I am sitting in the Edmonton airport killing time until my flight...I am thinking about my trip and all that we did and all that we wanted to do but didnt have time for...I am thinking about how out of shape I am because my legs are killing me from all the walking! All in all, it was a great trip!! My first impressions were not that fantastic and after the first day there I was kind of questioning if this was the the kind of holiday for me, but in the end I would love to go back, there so much I didnt get to do that I want too! I think the key is time of day ( walking the strip for the first time at 1 am in horribly uncomfortable shoes, after losing your credit card and having your breasts exploding because I forgot the pump, all directly after flying all day and getting up at 5am to boot... not the greatest way to first experience Vegas) A good nights sleep, a fun breakfast and a noticeable lack of nudie cards made the trip much better!

People told me going on a holiday with your girlfriends will make or break your friendship and I have to say I still love those crazy Zambuca shooting- high fiving strangers- shop till you drop buying $30 chap stick... party animals that I call Leah and Natalie. Ok, Leah is a bit more a party animal but I wont blame Natalie, she doesnt like to feel out of control, and who else would have put me in my jammies and taken my contact out if it wasnt for Natalie and her in control ways! ;)

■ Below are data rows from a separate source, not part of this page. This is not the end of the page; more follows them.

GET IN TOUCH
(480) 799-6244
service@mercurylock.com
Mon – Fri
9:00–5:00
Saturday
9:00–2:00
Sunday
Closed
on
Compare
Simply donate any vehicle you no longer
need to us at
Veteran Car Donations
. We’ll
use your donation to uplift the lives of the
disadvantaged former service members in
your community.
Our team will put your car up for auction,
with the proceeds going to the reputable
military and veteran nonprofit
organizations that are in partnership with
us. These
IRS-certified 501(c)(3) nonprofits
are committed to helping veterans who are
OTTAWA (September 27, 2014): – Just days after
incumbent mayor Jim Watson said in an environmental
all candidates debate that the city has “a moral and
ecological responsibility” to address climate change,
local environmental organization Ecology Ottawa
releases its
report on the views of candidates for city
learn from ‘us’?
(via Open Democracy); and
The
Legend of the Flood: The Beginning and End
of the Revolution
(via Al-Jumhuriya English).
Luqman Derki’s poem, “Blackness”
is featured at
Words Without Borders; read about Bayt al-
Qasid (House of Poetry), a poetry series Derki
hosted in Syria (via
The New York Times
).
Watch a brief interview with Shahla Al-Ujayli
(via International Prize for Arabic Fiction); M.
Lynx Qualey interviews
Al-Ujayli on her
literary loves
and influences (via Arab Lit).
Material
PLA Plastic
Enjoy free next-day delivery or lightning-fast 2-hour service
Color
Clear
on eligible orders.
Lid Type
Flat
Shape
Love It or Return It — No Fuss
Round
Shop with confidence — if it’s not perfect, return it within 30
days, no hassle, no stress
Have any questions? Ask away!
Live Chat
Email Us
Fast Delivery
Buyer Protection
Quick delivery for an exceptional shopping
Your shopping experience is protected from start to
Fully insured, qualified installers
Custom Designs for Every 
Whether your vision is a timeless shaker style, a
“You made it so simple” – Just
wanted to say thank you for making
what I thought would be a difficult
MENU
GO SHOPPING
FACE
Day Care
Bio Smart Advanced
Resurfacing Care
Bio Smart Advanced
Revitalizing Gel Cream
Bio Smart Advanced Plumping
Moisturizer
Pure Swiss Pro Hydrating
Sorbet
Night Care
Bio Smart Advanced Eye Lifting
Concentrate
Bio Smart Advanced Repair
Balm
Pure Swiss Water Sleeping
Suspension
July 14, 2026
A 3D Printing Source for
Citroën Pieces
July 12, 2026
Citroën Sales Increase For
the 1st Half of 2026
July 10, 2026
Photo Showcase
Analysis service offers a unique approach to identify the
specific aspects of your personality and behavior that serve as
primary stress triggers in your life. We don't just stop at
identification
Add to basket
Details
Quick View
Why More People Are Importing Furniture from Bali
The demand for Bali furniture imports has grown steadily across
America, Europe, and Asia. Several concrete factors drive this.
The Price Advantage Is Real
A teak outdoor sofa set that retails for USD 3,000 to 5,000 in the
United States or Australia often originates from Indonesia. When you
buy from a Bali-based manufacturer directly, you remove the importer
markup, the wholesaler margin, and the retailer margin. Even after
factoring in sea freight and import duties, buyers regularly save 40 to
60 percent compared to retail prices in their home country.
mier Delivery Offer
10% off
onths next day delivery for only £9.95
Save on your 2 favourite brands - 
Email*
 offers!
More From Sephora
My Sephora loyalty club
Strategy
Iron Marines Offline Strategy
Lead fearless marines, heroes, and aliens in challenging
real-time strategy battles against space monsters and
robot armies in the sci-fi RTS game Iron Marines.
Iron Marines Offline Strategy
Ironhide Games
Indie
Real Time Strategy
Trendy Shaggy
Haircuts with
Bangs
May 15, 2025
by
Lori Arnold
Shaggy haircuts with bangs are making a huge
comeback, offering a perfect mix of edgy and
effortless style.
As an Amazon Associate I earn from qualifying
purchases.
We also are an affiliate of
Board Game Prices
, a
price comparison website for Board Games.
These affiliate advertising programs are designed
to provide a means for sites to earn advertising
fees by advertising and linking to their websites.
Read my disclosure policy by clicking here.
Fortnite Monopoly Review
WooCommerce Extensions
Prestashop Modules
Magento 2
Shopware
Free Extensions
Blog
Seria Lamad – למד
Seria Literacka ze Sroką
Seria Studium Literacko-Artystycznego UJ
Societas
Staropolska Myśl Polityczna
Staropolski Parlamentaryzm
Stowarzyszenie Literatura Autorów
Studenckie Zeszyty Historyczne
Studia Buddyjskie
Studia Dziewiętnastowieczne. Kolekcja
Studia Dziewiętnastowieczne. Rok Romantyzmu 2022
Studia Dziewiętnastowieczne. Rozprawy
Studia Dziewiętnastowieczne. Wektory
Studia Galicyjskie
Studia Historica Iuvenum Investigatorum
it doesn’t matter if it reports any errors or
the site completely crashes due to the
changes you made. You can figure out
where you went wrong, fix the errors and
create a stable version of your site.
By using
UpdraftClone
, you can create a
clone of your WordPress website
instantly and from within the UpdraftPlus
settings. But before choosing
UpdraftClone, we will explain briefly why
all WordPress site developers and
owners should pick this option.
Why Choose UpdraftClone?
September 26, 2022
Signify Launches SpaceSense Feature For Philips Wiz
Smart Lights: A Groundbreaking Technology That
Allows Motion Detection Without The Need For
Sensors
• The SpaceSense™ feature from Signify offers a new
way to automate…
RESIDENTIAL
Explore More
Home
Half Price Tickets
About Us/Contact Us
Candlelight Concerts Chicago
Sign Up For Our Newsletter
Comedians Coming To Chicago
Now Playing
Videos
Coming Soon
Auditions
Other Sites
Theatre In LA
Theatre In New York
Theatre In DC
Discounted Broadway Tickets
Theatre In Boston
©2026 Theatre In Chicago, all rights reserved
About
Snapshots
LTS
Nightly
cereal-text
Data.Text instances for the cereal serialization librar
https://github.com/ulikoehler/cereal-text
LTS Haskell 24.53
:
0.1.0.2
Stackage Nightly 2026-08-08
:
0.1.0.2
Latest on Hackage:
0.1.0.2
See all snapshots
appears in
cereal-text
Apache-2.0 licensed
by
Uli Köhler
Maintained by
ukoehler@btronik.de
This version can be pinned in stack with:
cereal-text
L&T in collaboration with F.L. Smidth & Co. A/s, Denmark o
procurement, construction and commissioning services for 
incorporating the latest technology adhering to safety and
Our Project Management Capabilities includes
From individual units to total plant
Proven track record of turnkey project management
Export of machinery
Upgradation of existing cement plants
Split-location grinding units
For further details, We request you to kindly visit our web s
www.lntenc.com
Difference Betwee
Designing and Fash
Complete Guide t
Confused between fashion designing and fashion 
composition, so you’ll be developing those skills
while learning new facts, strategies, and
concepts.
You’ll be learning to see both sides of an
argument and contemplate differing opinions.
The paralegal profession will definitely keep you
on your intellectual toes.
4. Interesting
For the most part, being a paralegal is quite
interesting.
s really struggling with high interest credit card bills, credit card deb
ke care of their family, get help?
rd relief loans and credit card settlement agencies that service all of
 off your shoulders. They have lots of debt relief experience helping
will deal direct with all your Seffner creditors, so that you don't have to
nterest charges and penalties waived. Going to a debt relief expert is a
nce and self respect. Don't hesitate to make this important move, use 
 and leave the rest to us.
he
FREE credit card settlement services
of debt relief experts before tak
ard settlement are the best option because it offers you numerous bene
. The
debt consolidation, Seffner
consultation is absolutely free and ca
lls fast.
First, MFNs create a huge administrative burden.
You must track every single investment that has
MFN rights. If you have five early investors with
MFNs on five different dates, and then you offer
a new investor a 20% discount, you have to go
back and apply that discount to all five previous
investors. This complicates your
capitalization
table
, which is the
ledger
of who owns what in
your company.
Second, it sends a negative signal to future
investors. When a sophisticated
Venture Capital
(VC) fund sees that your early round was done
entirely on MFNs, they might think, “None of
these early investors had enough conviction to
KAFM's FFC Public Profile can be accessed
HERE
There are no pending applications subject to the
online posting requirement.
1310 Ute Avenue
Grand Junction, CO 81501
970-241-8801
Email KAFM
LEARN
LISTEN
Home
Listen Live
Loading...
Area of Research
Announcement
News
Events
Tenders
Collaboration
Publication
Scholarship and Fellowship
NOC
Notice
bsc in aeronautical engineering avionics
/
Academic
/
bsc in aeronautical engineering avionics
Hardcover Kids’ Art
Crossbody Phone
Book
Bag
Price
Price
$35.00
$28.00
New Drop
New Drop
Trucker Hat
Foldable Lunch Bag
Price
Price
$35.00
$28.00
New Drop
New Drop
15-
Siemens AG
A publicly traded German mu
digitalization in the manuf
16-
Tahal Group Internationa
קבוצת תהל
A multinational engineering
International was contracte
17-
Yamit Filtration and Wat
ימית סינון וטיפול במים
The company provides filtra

We saw "O" last night...first actually we had to buy tickets that were TWO HUNDRED DOLLARS to see O, I had a mini panic attack thinking how many "foot rubs" I was going to have to give Chad for those tickets and was hoping it was going to live up to all the hype. So for the record I want to say, IT DID live up, did it ever!!! WOWOWOWOWOWWW! It was AMAZING! There were times I was so nervous for the performers that I couldnt keep the gasps in if I wanted too and my hands were sweating like a teenage boy dancing with his first girl! It was so great I would go again in a heartbeat! We didnt get to go on the roller coaster in New York New york due to excessive shopping and so that was disappointing but it will be something to do next time. We did however get all gussied up in our mommy best and went to the Bellagio before "O" and had a VERY yummy dinner in a VERY fancy restaurant. I think the restaurant actually made Natalie a bit snooty it was so fancy she wouldnt let me ask the waiter to take our picture because " it wasnt his job and not that kind of place" boooo to her! We got to eat food that melted in my mouth, we were truly waited on like we were special and we were able to see the most breathtaking water show from the terrace that I have ever seen, now THIS was my kind of holiday!
We strolled the Forum shops with all their Gucci, Prada, Dior stores like were were so poshy posh. Last night was in Stark contrast to the blue jean wearing, zip lining drunk dancing in the street to Def Leopard that was the night before, this was classy Vegas and I LOVED it Who knew?
I had so much fun with these ladies, we had such great moments of real hearty laughing, new experiences and wonderful memories that I am glad I went with them and was a part of it!

Today though I feel anxious to get home. The 3 hour plane ride from Vegas to Edmonton was LONG, I just wanted to get there and get there quickly! (and the man behind me kept farting...he kept saying excuse me but that didnt help, it was baaaad.)
I actually burst into tears talking to a security woman in the EIA... She was older and kind and I was last in line to check my bags again for my connecting flight. She made small talk with me and asked me if I had a good trip and I said it was my first trip away from my baby girl...she patted my arm and the tears started flowing from me so quickly that I couldnt stop them if I tried. She was so kind and told me stories of when she left her babies to holiday and felt the same way...I am so conflicted by these emotions, I want to get away and relax and find myself again but when I go my heart is broken and aching for my babies....I wil be home in 2 hours from now and it just cant come soon enough! I called Chad and spoke to the kids and cried the whole conversation, people looked at me like I was crazy but thats ok, I dont care :)

So when I get home tonight I am going to put up some pictures on facebook and re live the Vegas experience!! Talk to you later! Time to board my plane and get home to my family!!!

1 comment:

  1. Sounds like you had a great time! You will also have a great time when you get home and see you little faces and start re living your time away...like a two for one holiday!